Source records
◆ ◆ ◆ ◆ ◆
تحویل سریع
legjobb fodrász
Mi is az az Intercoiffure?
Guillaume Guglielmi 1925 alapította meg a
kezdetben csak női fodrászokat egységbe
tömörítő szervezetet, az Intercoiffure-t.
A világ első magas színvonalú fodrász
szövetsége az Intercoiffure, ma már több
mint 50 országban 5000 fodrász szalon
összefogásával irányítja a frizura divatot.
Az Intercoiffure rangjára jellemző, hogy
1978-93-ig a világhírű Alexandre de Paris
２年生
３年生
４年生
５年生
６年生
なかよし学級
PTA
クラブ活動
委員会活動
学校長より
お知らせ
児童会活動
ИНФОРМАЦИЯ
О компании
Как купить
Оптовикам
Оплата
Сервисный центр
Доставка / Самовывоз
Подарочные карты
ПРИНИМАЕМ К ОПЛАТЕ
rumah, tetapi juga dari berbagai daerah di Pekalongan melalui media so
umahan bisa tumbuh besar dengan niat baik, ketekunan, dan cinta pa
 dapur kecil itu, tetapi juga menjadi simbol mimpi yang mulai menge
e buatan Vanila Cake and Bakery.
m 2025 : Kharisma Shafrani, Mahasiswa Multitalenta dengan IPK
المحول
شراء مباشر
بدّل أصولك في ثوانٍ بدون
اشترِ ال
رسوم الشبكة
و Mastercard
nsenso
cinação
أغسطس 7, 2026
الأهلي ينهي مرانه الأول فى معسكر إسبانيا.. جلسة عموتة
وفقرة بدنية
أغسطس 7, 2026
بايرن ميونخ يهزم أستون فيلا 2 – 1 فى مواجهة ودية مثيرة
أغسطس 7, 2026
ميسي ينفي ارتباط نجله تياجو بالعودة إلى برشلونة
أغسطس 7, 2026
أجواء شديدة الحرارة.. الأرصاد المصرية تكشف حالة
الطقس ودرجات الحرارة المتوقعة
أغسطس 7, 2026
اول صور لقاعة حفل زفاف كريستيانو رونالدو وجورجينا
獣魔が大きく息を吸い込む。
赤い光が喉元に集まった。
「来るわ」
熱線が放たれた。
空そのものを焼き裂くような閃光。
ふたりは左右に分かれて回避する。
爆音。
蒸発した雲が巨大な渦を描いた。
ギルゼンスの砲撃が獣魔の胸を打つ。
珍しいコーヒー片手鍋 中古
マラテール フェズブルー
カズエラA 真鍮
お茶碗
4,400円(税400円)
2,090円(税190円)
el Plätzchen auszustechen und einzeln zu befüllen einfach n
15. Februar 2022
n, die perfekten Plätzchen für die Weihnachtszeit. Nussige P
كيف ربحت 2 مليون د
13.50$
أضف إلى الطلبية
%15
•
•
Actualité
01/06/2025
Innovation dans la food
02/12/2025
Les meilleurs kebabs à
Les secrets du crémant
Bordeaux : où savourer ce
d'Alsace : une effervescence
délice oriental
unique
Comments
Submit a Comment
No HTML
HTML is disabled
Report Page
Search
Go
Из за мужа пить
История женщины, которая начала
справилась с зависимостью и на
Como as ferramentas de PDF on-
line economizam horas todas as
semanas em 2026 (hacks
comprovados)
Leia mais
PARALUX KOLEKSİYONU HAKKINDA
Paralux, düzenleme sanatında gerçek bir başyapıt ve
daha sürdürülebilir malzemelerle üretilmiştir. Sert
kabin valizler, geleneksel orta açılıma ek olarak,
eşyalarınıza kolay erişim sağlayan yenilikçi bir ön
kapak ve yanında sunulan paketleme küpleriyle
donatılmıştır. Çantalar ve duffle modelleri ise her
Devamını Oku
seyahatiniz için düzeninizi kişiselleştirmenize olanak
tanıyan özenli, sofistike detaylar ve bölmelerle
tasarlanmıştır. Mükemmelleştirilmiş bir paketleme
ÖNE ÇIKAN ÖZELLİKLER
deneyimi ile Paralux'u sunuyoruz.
◆ ◆ ◆ ◆ ◆
### Work to complete
Only a number is needed here: the count of lines above that hold the string "الحرارة".

### Task result
2